The views of the valley are just what our parched souls have been longing for, but the cave itself is now part of a huge construction site and inaccessible. It looks as if they are building a new temple around the cave. What they are doing reminds me of the Abu Simbel caves in Southern Egypt, where archaeologists moved the walls of the cave to escape the flooding of the Aswan High Dam and then had to build a hollow artificial mountain made of concrete panels and steel girders to embed the cave in.
In Nyalam, after some effort, we find some rooms in the old-fashioned Tibetan balcony-and-courtyard style. Pablo and I check our email for the first time since Lhatse. Though much smaller, the Internet cafe follows the model of the newer ones in China where the whole room is darkened and all the patrons are in a trance playing virtual reality games. I can't even see the keyboard without my headlight. This is what the younger generation do instead of drugs, and if anything is going to slow the Chinese economic revolution down this is it.
We have dinner in a restaurant run by a Nepali that serves a mixture of Nepali, classical Chinese, and 'backpacker' food. It's very good - this is the first meal I have had since Los Angeles that I would not send back if it were served to me in the States. Our relatively low altitude ('only' 12,500 feet) and the fact that our trip is almost over also allow us to indulge in Chinese beer a little more freely than we usually would. Drinking beer at high altitude is generally not a good idea - it depresses the breathing and can exacerbate altitude-related symptoms such as headaches and sleep apnea - and we have mostly been staying off alcohol during our trip.

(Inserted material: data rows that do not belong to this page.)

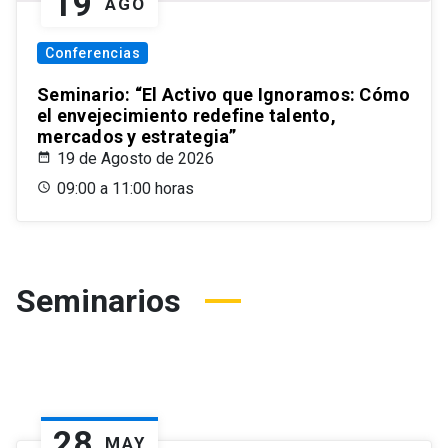
19
AGO
Conferencias
Seminario: “El Activo que Ignoramos: Cómo
el envejecimiento redefine talento,
mercados y estrategia”
19 de Agosto de 2026
09:00 a 11:00 horas
Seminarios
28
MAY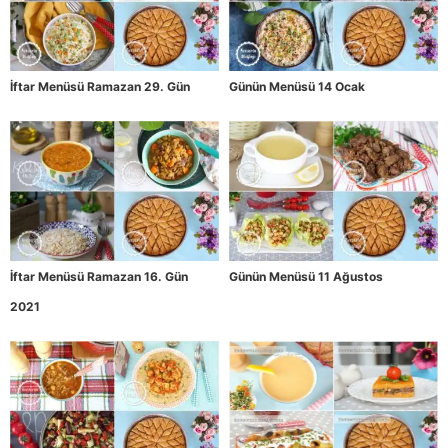
İftar Menüsü Ramazan 29. Gün
Günün Menüsü 14 Ocak
İftar Menüsü Ramazan 16. Gün
Günün Menüsü 11 Ağustos
2021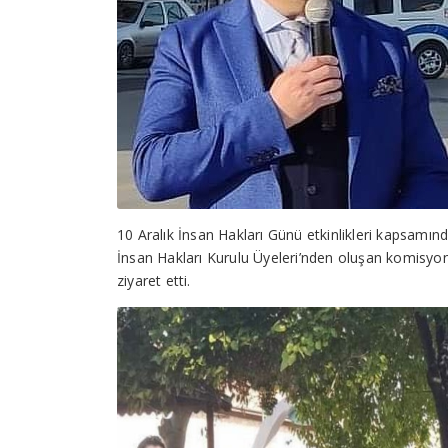
10 Aralık İnsan Hakları Günü etkinlikleri kapsamınd
İnsan Hakları Kurulu Üyeleri’nden oluşan komisyon 
ziyaret etti.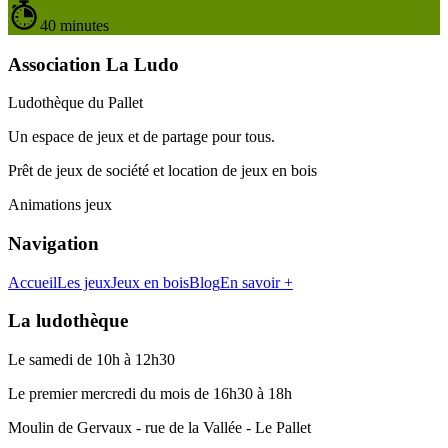
40 minutes
Association La Ludo
Ludothèque du Pallet
Un espace de jeux et de partage pour tous.
Prêt de jeux de société et location de jeux en bois
Animations jeux
Navigation
Accueil
Les jeux
Jeux en bois
Blog
En savoir +
La ludothèque
Le samedi de 10h à 12h30
Le premier mercredi du mois de 16h30 à 18h
Moulin de Gervaux - rue de la Vallée - Le Pallet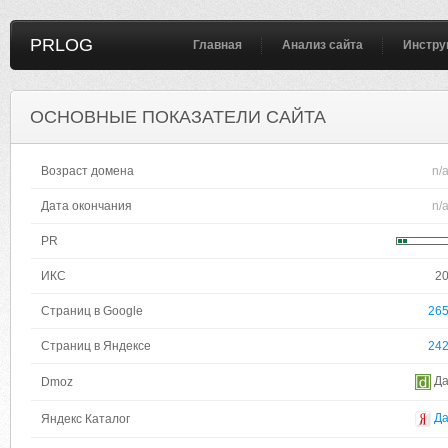
PRLOG
Главная
Анализ сайта
Инстру
ОСНОВНЫЕ ПОКАЗАТЕЛИ САЙТА
Возраст домена
n/
Дата окончания
n/
PR
ИКС
2
Страниц в Google
26
Страниц в Яндексе
24
Д
Dmoz
Д
Яндекс Каталог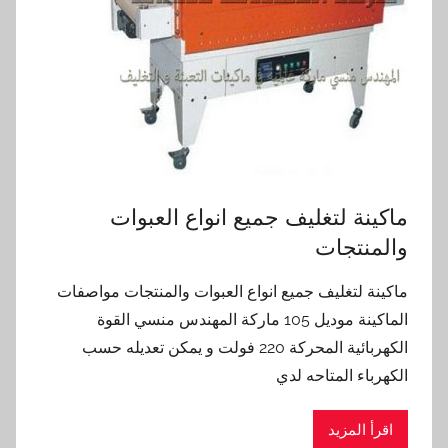
ماكينة لتغليف جميع انواع العبوات
والمنتجات
ماكينة لتغليف جميع انواع العبوات والمنتجات مواصفات
الماكينة موديل 105 ماركة المهندس منسي القوة
الكهربائية المحركة 220 فولت و يمكن تعديله حسب
الكهرباء المتاحه لدي
اقرأ المزيد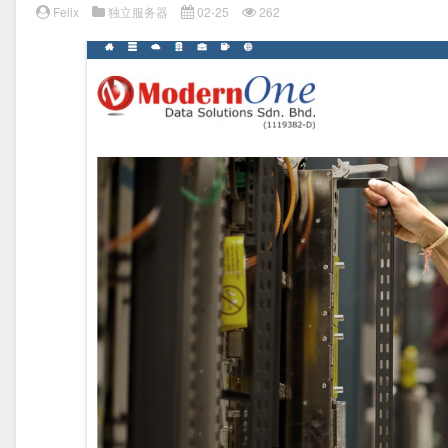
Felix
独立服务器
02-25
262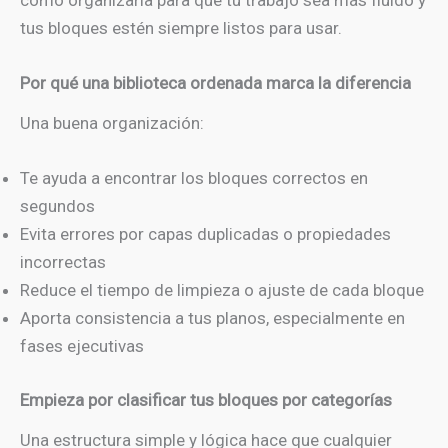
cómo organizarla para que tu trabajo sea más fluido y
tus bloques estén siempre listos para usar.
Por qué una biblioteca ordenada marca la diferencia
Una buena organización:
Te ayuda a encontrar los bloques correctos en
segundos
Evita errores por capas duplicadas o propiedades
incorrectas
Reduce el tiempo de limpieza o ajuste de cada bloque
Aporta consistencia a tus planos, especialmente en
fases ejecutivas
Empieza por clasificar tus bloques por categorías
Una estructura simple y lógica hace que cualquier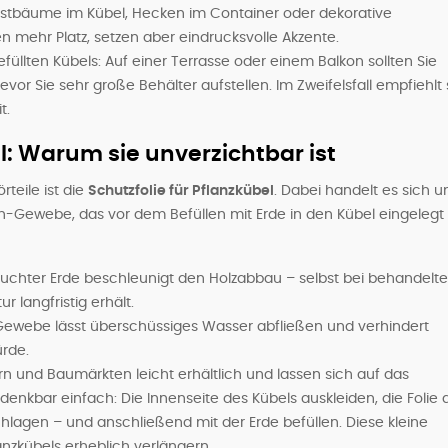
bstbäume im Kübel, Hecken im Container oder dekorative
n mehr Platz, setzen aber eindrucksvolle Akzente.
füllten Kübels: Auf einer Terrasse oder einem Balkon sollten Sie
vor Sie sehr große Behälter aufstellen. Im Zweifelsfall empfiehlt 
t.
el: Warum sie unverzichtbar ist
rteile ist die
Schutzfolie für Pflanzkübel
. Dabei handelt es sich 
len-Gewebe, das vor dem Befüllen mit Erde in den Kübel eingelegt 
euchter Erde beschleunigt den Holzabbau – selbst bei behandelt
ur langfristig erhält.
Gewebe lässt überschüssiges Wasser abfließen und verhindert
rde.
ern und Baumärkten leicht erhältlich und lassen sich auf das
enkbar einfach: Die Innenseite des Kübels auskleiden, die Folie 
hlagen – und anschließend mit der Erde befüllen. Diese kleine
zkübels erheblich verlängern.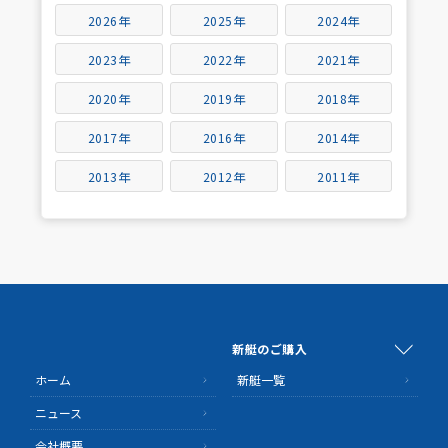
2026年
2025年
2024年
2023年
2022年
2021年
2020年
2019年
2018年
2017年
2016年
2014年
2013年
2012年
2011年
新艇のご購入
ホーム
新艇一覧
ニュース
会社概要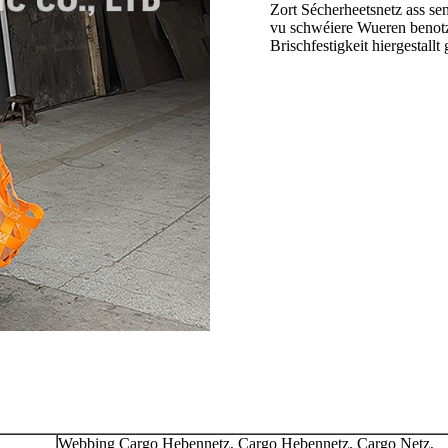
Zort Sécherheetsnetz ass sen
vu schwéiere Wueren benotzt
Brischfestigkeit hiergestallt 
Webbing Cargo Hebennetz, Cargo Hebennetz, Cargo Netz,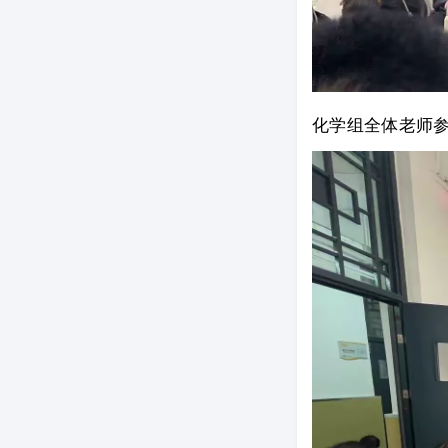
化学组全体老师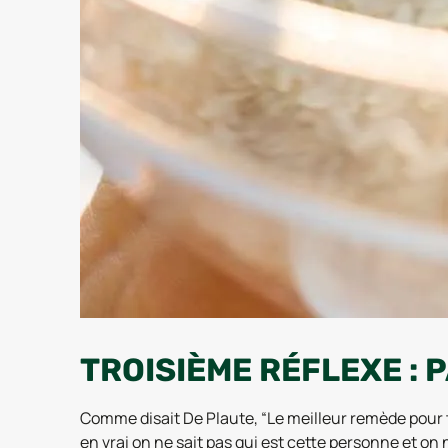
TROISIÈME RÉFLEXE : 
Comme disait De Plaute, “Le meilleur remède pour to
en vrai on ne sait pas qui est cette personne et on 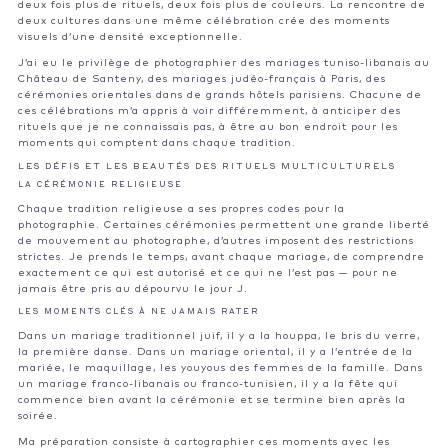
deux fois plus de rituels, deux fois plus de couleurs. La rencontre de
deux cultures dans une même célébration crée des moments
visuels d’une densité exceptionnelle.
J’ai eu le privilège de photographier des mariages tuniso-libanais au
Château de Santeny, des mariages judéo-français à Paris, des
cérémonies orientales dans de grands hôtels parisiens. Chacune de
ces célébrations m’a appris à voir différemment, à anticiper des
rituels que je ne connaissais pas, à être au bon endroit pour les
moments qui comptent dans chaque tradition.
LES DÉFIS ET LES BEAUTÉS DES RITUELS MULTICULTURELS
LA CÉRÉMONIE RELIGIEUSE
Chaque tradition religieuse a ses propres codes pour la
photographie. Certaines cérémonies permettent une grande liberté
de mouvement au photographe, d’autres imposent des restrictions
strictes. Je prends le temps, avant chaque mariage, de comprendre
exactement ce qui est autorisé et ce qui ne l’est pas — pour ne
jamais être pris au dépourvu le jour J.
LES MOMENTS CLÉS À NE JAMAIS RATER
Dans un mariage traditionnel juif, il y a la houppa, le bris du verre,
la première danse. Dans un mariage oriental, il y a l’entrée de la
mariée, le maquillage, les youyous des femmes de la famille. Dans
un mariage franco-libanais ou franco-tunisien, il y a la fête qui
commence bien avant la cérémonie et se termine bien après la
soirée.
Ma préparation consiste à cartographier ces moments avec les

After a few games of Shithead in the restaurant, where Pablo gets his groove back and everyone finally seems to have mastered the game, we head back to our rooms. Peeking through a window we see a large Mahjjong game in progress that borders on the fanatical. Players are ordering soup from neighboring restaurants that they slurp down while keeping both eyes glued to the tiles and the expressions of the other players.